The United States is now the world’s largest oil producer, but continues to require substantial imports – to the tune of more than six million barrels per day this January, according to the U.S. Energy Information Administration (EIA).
Nearly 70 per cent of that oil came from Canada.
Many U.S. refineries are set up to process “heavy” crude like what comes from Canada and not “light” crude like what basins in the United States produce.
“New tariffs on [Canadian] crude oil, natural gas, refined products, or critical input materials that cannot be sourced domestically…would directly undermine energy affordability and availability for consumers,” the American Petroleum Institute, the industry’s largest trade association, wrote in a recent letter to the United States Trade Representative.
More than 450,000 kilometres of oil and gas pipelines link Canada and the United States – enough to circle the Earth 11 times.
The scale of this vast, interconnected energy system does not exist anywhere else. It’s “a powerful card to play” in increasingly unstable times, researchers with S&P Global said last year.
Twenty-five years from now, the United States will import virtually exactly the same amount of oil as it does today (7.0 million barrels per day in 2050 compared to 6.98 million barrels per day in 2023), according to the EIA’s latest outlook.
“We are interdependent on energy. Americans cutting off Canadian energy would be like cutting off their own arm,” said Heather Exner-Pirot, a special advisor to the Business Council of Canada.

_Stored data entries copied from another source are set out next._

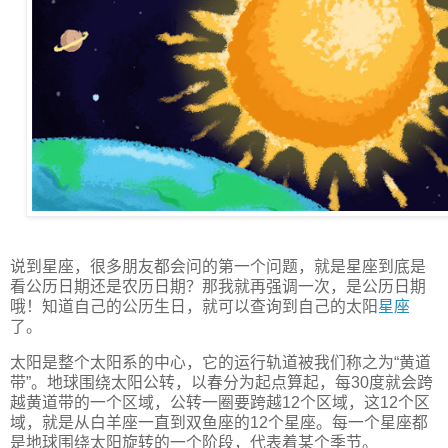
说到星座，很多朋友都会问的第一个问题，就是星座到底是
看公历日期还是农历日期？那我就再强调一次，是公历日期
哦！知道自己的公历生日，就可以查询到自己的太阳
星座
了。
太阳是整个太阳系的中心，它的运行轨道被我们称之为“黄道
带”。地球围绕太阳公转，以春分为起点算起，每30度就会跨
越黄道带的一个区域，公转一圈要跨越12个区域，这12个区
域，就是从白羊座一直到双鱼座的12个星座。每一个星座都
是地球围绕太阳旋转的一个阶段，代表着某个季节。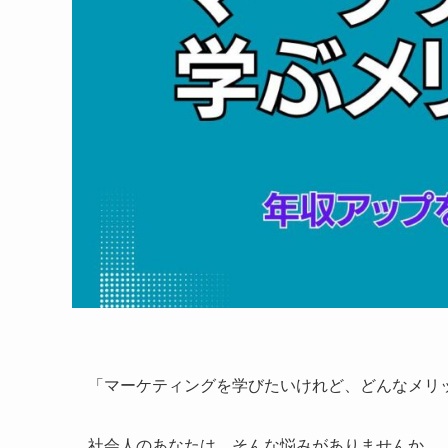
「マーケティングを学びたいけれど、どんなメリ
社会人のあなたは、そんな悩みがありませんか。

Trump’s threat to apply a 25 per cent tariff on imports from Canada, including energy, would likely “result in lower production in Canada and higher gasoline and energy costs to American consumers while threatening North American energy security,” Canadian Association of Petroleum Producers CEO Lisa Baiton said in a statement.
“We must do everything in our power to protect and preserve this energy partnership.”
Energy products are Canada’s single largest export to the United States, accounting for about a third of total Canadian exports to the U.S., energy analysts Rory Johnston and Joe Calnan noted in a November report for the Canadian Global Affairs Institute.
The impact of applying tariffs to Canadian oil would likely be spread across Canada and the United States, they wrote: higher pump prices for U.S. consumers, weaker business for U.S. refiners and reduced returns for Canadian producers.
“It is vitally important for Canada to underline that it is not just another trade partner, but rather an indispensable part of the economic and security apparatus of the United States,” Johnston and Calnan wrote.